_Required work:_ Check each line of the entries. Copy the ones that contain the string "Bernard".

+ + + +

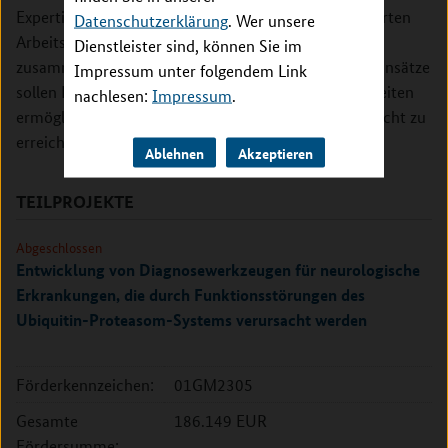
Expertisen und Ressourcen von einschlägig qualifizierten
Datenschutzerklärung
. Wer unsere
Arbeitsgruppen aus den teilnehmenden Ländern
Dienstleister sind, können Sie im
zusammenzuführen. Durch kooperative Forschungsansätze
Impressum unter folgendem Link
sollen Fortschritte bei der Diagnose seltener Krankheiten
nachlesen:
Impressum
.
ermöglicht werden, die allein auf nationaler Ebene nicht zu
erreichen wären.
Ablehnen
Akzeptieren
TEILPROJEKTE
Abgeschlossen
Entwicklung von Diagnosewerkzeugen für neurologische
Erkrankungen, die durch Funktionsstörungen des
Ubiquitin-Proteasom-Systems verursacht werden
Förderkennzeichen:
01GM2305
Gesamte
186.149 EUR
Fördersumme:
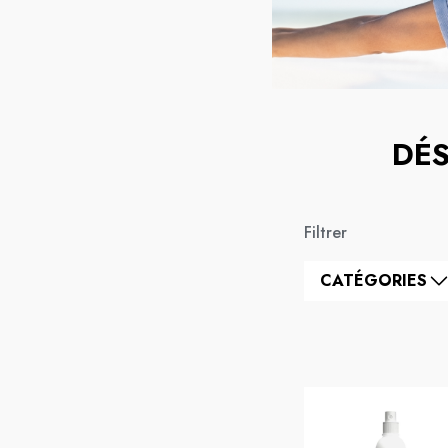
DÉS
Filtrer
CATÉGORIES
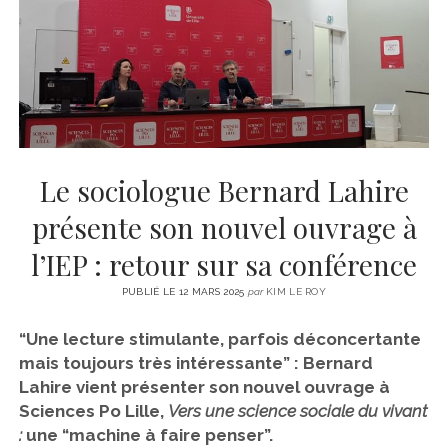
CINÉMA
instagram
email
email-
ÉCONOMIE
form
LITTÉRATURE
SPORT
MÉDIAS
SANTÉ
Le sociologue Bernard Lahire
présente son nouvel ouvrage à
l’IEP : retour sur sa conférence
PUBLIÉ LE 12 MARS 2025
par
KIM LE ROY
“Une lecture stimulante, parfois déconcertante
mais toujours très intéressante” : Bernard
Lahire vient présenter son nouvel ouvrage à
Sciences Po Lille,
Vers une science sociale du vivant
:
une “machine à faire penser”.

+ + + +

_Answer space:_
Le sociologue Bernard Lahire
mais toujours très intéressante” : Bernard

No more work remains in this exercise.